Holy rage

In his penultimate NYT column, following the events of the 13th of November in Paris—not those in Pakistan, Mali, Iraq, Yemen, Lebanon, Syria—, well-meaning Roger Cohen didn’t hesitate to throw oil on the fire and call for rage. The US president was too cerebral, not emotional enough, not in the holy rage that events demanded. Yesterday, he wrote another noise-and-fury column in the reminiscing mode. The rotting bodies of war, pockets made by battlefield thieves, the personal letters scattered, never to be read by their loved ones, all of this via Hemingway. It could have been Hugo’s Les misérables: “Après les vainqueurs viennent les voleurs”. One of the commentators, JL Albrecht, gives shape to what I thougt upon reading a column in which compassion for the victims of war struck me as  not paradoxical at all and continuing the thread of his previous column: passion and rage at the service of glorious causes. In the present column, compassion serves as excuse and mask for indulging an all-swallowing rage and fury. It does more than justify it, it  makes it holy and removes it from any critical discourse. That kind of passion is an engine that knows no left or right:

Mr. Cohen says the world needs the absence of bad luck to avoid death in combat. What I really think is a single non-printable word, but what I’ll write is that attitude is a huge dodge. Countries “go to war”, they don’t “appear at war”. Soldiers don’t just “show up” on battle fields. Someone sends them there.

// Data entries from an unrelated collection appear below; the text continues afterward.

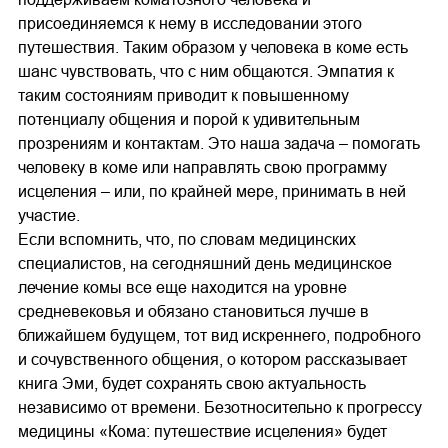
присоединяемся к нему в исследовании этого
путешествия. Таким образом у человека в коме есть
шанс чувствовать, что с ним общаются. Эмпатия к
таким состояниям приводит к повышенному
потенциалу общения и порой к удивительным
прозрениям и контактам. Это наша задача – помогать
человеку в коме или направлять свою программу
исцеления – или, по крайней мере, принимать в ней
участие.
Если вспомнить, что, по словам медицинских
специалистов, на сегодняшний день медицинское
лечение комы все еще находится на уровне
средневековья и обязано становиться лучше в
ближайшем будущем, тот вид искреннего, подробного
и сочувственного общения, о котором рассказывает
книга Эми, будет сохранять свою актуальность
независимо от времени. Безотносительно к прогрессу
медицины «Кома: путешествие исцеления» будет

It starts with politicians and pundits inflaming people, giving in to the common human failures of racism and xenophobia. Little men with little minds saying the only way to be strong is to wage war, as in Mr. Cohen’s last column. It ends with the Joneses next door losing their son, along with a lot of other families losing loved ones.

In sports we note that it is those that practice the most that have the most “luck” on the field. In politics and punditry it is the same. Practice humility, humanity, and equality; you’ll be amazed how much “luck” we’ll have avoiding war.